Links
A Link in Data Vault is the representation of a Natural Business Relationship.
Natural Business Relationships are the relationships between Core Business Concepts. Similar to a Core Business Concept, they can be described using Context entities - in this case describing the relationship.
Links maintain relationships between two or more Hubs. The Link contains a distinct set of all occurrences of the combination of Hubs keys that were ever seen. These relationships have their effectiveness maintained through (Link) Satellites or derived from related Hub Satellites.
Some Links need to emulate the Foreign Key constraints in their source, this is managed by defining Driving Keys for the Link Satellite.
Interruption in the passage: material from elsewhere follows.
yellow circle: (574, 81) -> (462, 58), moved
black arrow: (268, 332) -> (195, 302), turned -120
The Link forms the base for the Unit of Work, UOW. The UOW defines the required granularity to properly identify the relationship; the UOW forms the grain of the relationship.
The Link Entity is the distinct set of relationships between the involved Hubs. Like the Hub, it is an insert-only table and any effectiveness or attributes should be tracked in a connected Link Satellite or derived from a connected Hub's Satellite.
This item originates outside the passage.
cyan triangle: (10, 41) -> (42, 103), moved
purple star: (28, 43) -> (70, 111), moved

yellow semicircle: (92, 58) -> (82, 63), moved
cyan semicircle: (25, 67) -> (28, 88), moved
Two or more Hubs are required to build a Link. The Product source table used for the Hub has a relationship to the Product Category table, representing the category of a product. The Product Category relationship will require a Hub for the Link to be built. The Product Category table also has a self-referencing hierarchy through the parent category. This provides an interesting scenario as that Link will reference the same Hub twice and will therefore need roleplaying names.
Links are built from the metadata of, and loaded from, a single source table. If there is a requirement to add data or attributes from related tables, they have to be joined into the source table in the source metadata. This can be either through the source to staging process, through a separate staging process on the Persistent Staging Layer, or through the Staged Query load concept.
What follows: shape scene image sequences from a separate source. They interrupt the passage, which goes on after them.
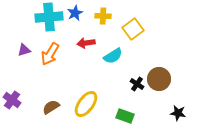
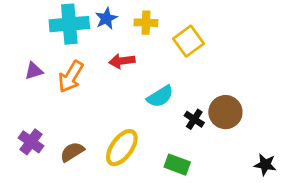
cyan semicircle: (113, 56) -> (160, 96), moved
purple cross: (12, 100) -> (31, 142), moved
black star: (178, 113) -> (265, 165), moved

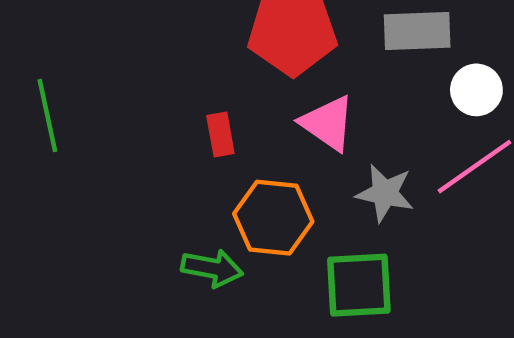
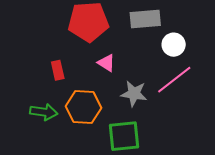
pink triangle: (328, 123) -> (106, 63), size x0.7
green arrow: (212, 268) -> (44, 112), moved

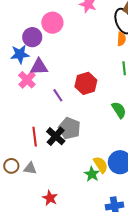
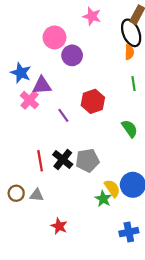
purple circle: (32, 37) -> (72, 55), moved
blue star: (20, 54) -> (21, 73), turned 30
gray pentagon: (69, 128) -> (87, 160), moved, turned -30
It is recommended that sources provide all the required metadata for relationships between entities to be built using the identified Integration keys.
This guide uses the technical Ids from the source as keys.
The default naming convention used by the Accelerator is to create the Link name as the relationship between the Hubs. This works well in the Product to ProductCategory example scenario. For Links with more Hubs attached the name can be adjusted through the Metadata to use a different convention.
The Source tables need the Link keys for reference. The default naming convention uses LSK_Entity_Entity_SK
naming style. The source tables have the keys for the Links added as well as the Hub keys for the relationships. The LSK column has the Link table as target table specified.
As before the Hub have a BK and an SK column.
All relationships from the source table to related tables, such as the ProductCategoryId column in the Product Table, should be represented through modeled Integration Key columns similar to the main Integration Key for the Table. The Metadata Import derive this when possible. For the Product source table the relationship to the ProductCategory has been implemented in the derived Column ProductCategory_BK. This column has a reference to the Integration Key Column ProductCategory_BK in the ProductCategory Object.
The Link Data Vault entries have a Link SK as well as an entry for each participating Hub. The entries for the participating Hubs have an entry in the ReferenceTable
and ReferenceColumnName
to identify the Hubs.
Building the solution from this metadata will generate two load packages in the Data Vault project, one each for the source tables. In each package will be loads for the Hub and the Link.
Implementation of the Link concept in BimlFlex
Data Vault Links:
- Distinct or Unique set of relationships between the involved Hubs.
- Links are many to many relationships.
- Two or more Hubs are required to build a Link, except the Hierarchy and Same-As Links which are self-referencing and the accelerator will generate a two way Link for every reference when the MODEL OBJECT TYPE is defined as a
Hub
- Combining multiple Links in the accelerator can be achieved by dragging one on top of another and entering the new Link name.
- The accelerator will generate a Link with all reference columns when the MODEL OBJECT TYPE is defined as a
Link
. - Links, similar to Hubs, do not have a start and end date attributes and relationship effectivity should be tracked in a Satellite referred to as a
Link Satellite
.
Link Key Columns
- The Link Primary Key is a
hash
of the concatenated Integration Keys of all participating Hubs. The order of the participating hub determines the concatenation order. Changing the order or re-acceleration may create a different hash. - The Link Unique Key is the hash key of all participating hubs.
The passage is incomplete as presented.